Normatif ve Ampirik Demokrasi Teorileri
Demokrasinin sözlük anlamı çerçevesindeki tanımlaması, diğer bir ifadeyle ‘halkın yönetimi’ anlamı ile ele alınması, normatif demokrasi teorisi kapsamındaki bir yaklaşımı ifade eder. Öte yandan, esasında demokrasi ‘halk tarafından yönetim’ anlamının ötesinde, ‘halk için yönetim’ içeriğiyle ele alınmaktadır. Sözü edilen anlamıyla demokrasi, Abraham Lincoln’ün bilinen deyişiyle “halkın, halk tarafından, halk için yönetimi” şeklinde değerlendirilmektedir.
Bu içeriğiyle yani normatif anlamıyla demokrasi, olması gerekeni, ideal olanı yansıtmaktadır. İdeal içeriğiyle bir demokrasi, herkesin eşit olduğu, halkın bütününün isteklerini karşılayabilen bir demokrasidir ve bu haliyle ideal veya normatif demokrasi olarak adlandırılmaktadır. Kimi düşünürlere göre, halihazırdaki, reel demokrasinin ideale doğru gelişme göstermesi, uzlaşmaya, barışa ve dayanışmaya doğru daha çok yönelme biçiminde realize olmaktadır (Derdiman, 2011: 105).
Ancak ideali yansıtan bu durum, Lijphart’ın ifadesiyle mümkün değildir zira “böylesi bir yönetim hiçbir zaman olmamıştır ve belki de hiç olmayacaktır” (1997: 11).
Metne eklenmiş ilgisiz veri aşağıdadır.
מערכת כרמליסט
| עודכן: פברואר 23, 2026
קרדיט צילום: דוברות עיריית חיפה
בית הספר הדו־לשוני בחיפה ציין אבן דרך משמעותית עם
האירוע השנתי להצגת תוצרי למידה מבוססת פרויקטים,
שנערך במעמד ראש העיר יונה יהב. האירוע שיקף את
Normatif içeriğiyle demokrasi, demokratik olma iddiasındaki rejimlerin erişmeyi amaçladıkları ideal bir hedeften ibarettir. Elbette ki bu reddedilmesi gereken bir ideal değildir; fakat, demokrasilerin sözü edilen ideal çerçevesinde tanımlanmaları doğru bir yaklaşım değildir. Çünkü demokrasiyi bu içeriğiyle tanımlamaya çalışırsak dünyada demokratik olarak
nitelendirebileceğimiz bir rejim kalmamış olur. İşte bu sebeple, ampirik demokrasi teorisi ortaya atılmıştır (Gözler, 2020: 162-163).
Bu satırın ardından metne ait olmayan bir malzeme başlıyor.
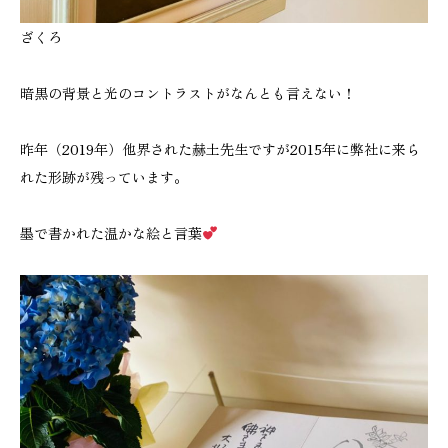
ざくろ
暗黒の背景と光のコントラストがなんとも言えない！
昨年（2019年）他界された赫土先生ですが2015年に弊社に来ら
れた形跡が残っています。
墨で書かれた温かな絵と言葉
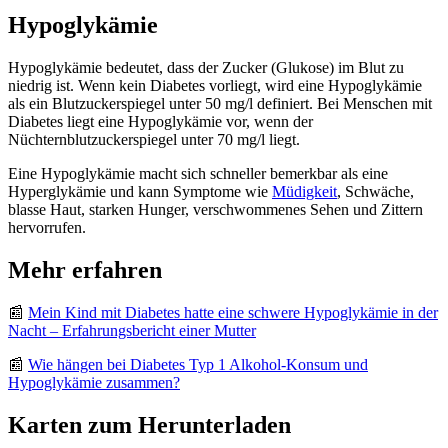
Hypoglykämie
Hypoglykämie bedeutet, dass der Zucker (Glukose) im Blut zu
niedrig ist. Wenn kein Diabetes vorliegt, wird eine Hypoglykämie
als ein Blutzuckerspiegel unter 50 mg/l definiert. Bei Menschen mit
Diabetes liegt eine Hypoglykämie vor, wenn der
Nüchternblutzuckerspiegel unter 70 mg/l liegt.
Eine Hypoglykämie macht sich schneller bemerkbar als eine
Hyperglykämie und kann Symptome wie
Müdigkeit
, Schwäche,
blasse Haut, starken Hunger, verschwommenes Sehen und Zittern
hervorrufen.
Mehr erfahren
📰
Mein Kind mit Diabetes hatte eine schwere Hypoglykämie in der
Nacht – Erfahrungsbericht einer Mutter
📰
Wie hängen bei Diabetes Typ 1 Alkohol-Konsum und
Hypoglykämie zusammen?
Karten zum Herunterladen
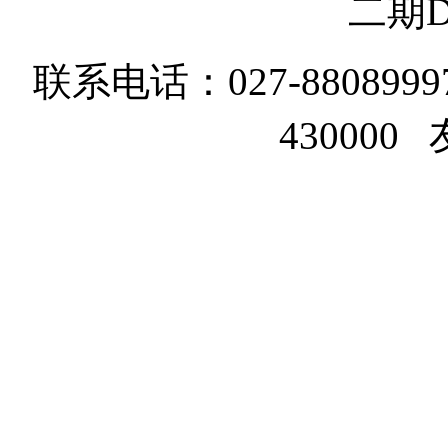
二期D
联系电话：027-8808999
43000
Çoğunlukçu ve Çoğulcu Demokrasi
Daha önce vurgulandığı üzere, etkin bulunan siyasal makamların serbest ve dürüst olarak gerçekleştirilen seçimler çerçevesinde oluşturulduğu bir idari sistem anlamında demokrasinin temel kavramının ‘seçim’ olduğu söylenebilir. Diğer bir deyişle demokrasi son tahlilde, seçmenlerin çoğunluğunun yönetimi olarak ele alınmaktadır. Bu çerçevedeki bir tanımlama, çoğunluğun yönetimi konusundaki ‘mutlak- sınırlı olma’ tartışmalarını beraberinde getirmektedir. Bu tartışmalar ise temel olarak, çoğulcu ve çoğunlukçu demokrasi anlayışları ekseninde ortaya çıkmaktadır.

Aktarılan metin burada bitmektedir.